There is no doubt in my mind that any company registered in China—a country that nominally advocates a command economy fitting to its Marxist-Leninist roots—is beholden to government.

Just as any company in the USA that has strategic interest is beholden to its government.

Google is a good example: since 2012, it manages email for the National Oceanic and Atmospheric Administration (NOAA), a federal agency with 25,000 staff.

The Google Cloud is now widely used by the US government, as is AWS (Amazon Web Services). There is equally no doubt in my mind that Google and Amazon are part of the US national security infrastructure—although it will be far easier for the Chinese government to tap into data from a company registered in the Middle Kingdom than the US equivalent.

Since I think social media is a pervasive force of evil—in many ways it’s the dark side of the internet—I find it amazing that the nefarious consequences are not more obvious to users.

Boasting is part of human nature—more so when people are insecure or immature. Much of the pain on social media is self-inflicted, from drunk dicpics to humble brag.

To make things worse, there are whole essays out there telling you how to photograph your penis. Here is one of the more amusing contributions.

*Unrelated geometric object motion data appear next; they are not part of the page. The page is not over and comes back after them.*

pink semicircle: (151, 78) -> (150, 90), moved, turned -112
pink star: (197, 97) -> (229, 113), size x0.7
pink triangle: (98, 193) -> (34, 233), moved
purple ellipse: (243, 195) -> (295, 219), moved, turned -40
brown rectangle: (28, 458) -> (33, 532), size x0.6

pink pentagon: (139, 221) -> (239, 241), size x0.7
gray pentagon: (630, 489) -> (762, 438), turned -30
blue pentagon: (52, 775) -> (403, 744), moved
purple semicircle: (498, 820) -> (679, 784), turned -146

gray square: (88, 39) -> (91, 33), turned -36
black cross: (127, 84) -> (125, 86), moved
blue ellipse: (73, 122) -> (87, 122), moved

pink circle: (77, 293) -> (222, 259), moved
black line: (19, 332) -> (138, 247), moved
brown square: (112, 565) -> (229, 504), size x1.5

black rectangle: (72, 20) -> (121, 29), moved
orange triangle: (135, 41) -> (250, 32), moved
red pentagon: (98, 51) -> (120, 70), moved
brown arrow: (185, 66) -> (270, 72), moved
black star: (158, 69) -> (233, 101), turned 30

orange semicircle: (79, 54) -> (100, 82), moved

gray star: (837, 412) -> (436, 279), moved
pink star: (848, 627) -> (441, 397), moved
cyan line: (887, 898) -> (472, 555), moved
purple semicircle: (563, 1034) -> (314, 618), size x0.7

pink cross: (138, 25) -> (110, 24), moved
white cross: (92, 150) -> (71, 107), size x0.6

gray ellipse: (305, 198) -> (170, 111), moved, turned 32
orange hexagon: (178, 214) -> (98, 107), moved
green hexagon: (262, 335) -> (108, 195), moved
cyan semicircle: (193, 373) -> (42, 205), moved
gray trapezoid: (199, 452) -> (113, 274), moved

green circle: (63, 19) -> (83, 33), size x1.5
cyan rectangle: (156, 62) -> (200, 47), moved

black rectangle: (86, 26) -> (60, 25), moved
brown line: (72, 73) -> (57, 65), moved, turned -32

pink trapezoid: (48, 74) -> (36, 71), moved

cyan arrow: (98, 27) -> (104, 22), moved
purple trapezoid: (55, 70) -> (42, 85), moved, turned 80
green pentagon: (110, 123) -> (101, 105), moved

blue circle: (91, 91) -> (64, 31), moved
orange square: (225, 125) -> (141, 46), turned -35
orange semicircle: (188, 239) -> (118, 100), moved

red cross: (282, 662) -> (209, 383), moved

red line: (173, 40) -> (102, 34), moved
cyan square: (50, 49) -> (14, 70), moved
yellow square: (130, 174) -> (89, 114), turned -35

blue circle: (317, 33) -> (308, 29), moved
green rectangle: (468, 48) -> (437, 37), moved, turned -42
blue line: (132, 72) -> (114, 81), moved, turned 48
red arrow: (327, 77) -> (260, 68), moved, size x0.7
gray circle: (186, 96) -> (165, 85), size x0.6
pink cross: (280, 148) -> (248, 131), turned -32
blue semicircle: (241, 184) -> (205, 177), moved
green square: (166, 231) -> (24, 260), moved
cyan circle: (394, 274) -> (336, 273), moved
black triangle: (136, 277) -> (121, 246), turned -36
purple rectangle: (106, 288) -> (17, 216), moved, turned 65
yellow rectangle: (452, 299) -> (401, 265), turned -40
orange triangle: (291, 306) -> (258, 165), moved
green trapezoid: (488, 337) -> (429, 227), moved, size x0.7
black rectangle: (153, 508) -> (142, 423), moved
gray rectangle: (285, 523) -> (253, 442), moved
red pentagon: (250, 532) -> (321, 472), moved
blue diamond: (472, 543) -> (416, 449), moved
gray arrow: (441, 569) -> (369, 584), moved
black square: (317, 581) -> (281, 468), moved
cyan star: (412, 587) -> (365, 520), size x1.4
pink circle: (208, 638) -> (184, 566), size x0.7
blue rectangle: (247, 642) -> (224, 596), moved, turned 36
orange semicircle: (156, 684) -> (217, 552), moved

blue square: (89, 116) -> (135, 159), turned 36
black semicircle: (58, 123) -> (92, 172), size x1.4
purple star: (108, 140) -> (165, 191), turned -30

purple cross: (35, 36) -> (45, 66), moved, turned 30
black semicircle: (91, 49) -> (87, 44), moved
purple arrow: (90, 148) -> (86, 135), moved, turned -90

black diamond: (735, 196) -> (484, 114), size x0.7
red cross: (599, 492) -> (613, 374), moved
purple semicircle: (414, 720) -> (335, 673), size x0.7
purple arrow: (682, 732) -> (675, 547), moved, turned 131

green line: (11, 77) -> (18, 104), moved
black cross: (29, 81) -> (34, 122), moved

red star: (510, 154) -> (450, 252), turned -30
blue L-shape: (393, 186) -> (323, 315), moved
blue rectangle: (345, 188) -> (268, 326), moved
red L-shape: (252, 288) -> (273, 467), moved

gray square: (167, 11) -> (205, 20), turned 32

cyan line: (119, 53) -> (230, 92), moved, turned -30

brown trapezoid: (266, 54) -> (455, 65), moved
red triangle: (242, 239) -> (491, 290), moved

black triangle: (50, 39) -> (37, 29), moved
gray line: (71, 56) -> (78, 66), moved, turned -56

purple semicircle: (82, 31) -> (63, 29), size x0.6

A dick pic is like meatloaf: It has a pretty bad rap, but when composed correctly and served consensually, it can be delicious.

So from the tool who sends his tool to the office WhatsApp group when he’s blitzed at 3 am to the girl who shares a pic of her dog and accidentally includes her vagina’s reflection in the bathroom mirror to the idiot watching porn on Zoom while sharing a work screen… they walk among us.

And then there’s third party shit—soooo predictable. The disgruntled bedmate, the high school kid showing off his girlfriend’s tits to the guys… the list is long, imaginative, cruel, and horribly persistent.

As school or college morphs into job, all this crap comes back to byte you (sorry) in the butt—the web has plenty of companies dedicated to finding out (all) about you. PC Magazine did a review of those options a couple of years ago.

If I was applying for a job, the first thing I would do is get someone I trust to contract a review, so I could find out the worst before the interview. If only I hadn’t done that stag night in Vilnius…

But the big brother stuff is what we miss out—the systematic harvesting of information by the corporations who own the apps.

The TikTok CEO is called Shou Zi Chew—his name (周受资) in pinyin is Zhōu Shòuzī—the ‘Chew’ bit is just an effort to get Americans to pronounce his family name properly.

His ‘chewing’ this week by the congressional committee was a display of politeness and rational argument from the CEO and blatant xenophobia from some committee members. Zhou was repeatedly cut off and insulted, as both Democrat and Republican lawmakers catered to their base and the elephant waltzed unhindered in the room.

Facebook—on record as saying that pre-teens are a ‘valuable but untapped audience’—gets a free pass. Likewise, Instagram, Twitter, the orangutan’s TRUTH social… it’s a long and tedious list.

TikTok is a problem, along with all the other social media platforms—if America bans TikTok, the next day TikTak, TokTik, and TukTuk will emerge, all proudly made in the USA and all selling your location, age, friends, hobbies, purchases, vibes, and vices to all comers.

Wired magazine concludes that the TikTok hearing reveals congress is the problem. I couldn’t agree more.

The US can sacrifice the sino-scapegoat all it wants, but the enemy is within. So is the solution, much like gun control.

In Europe, privacy is a four-letter word.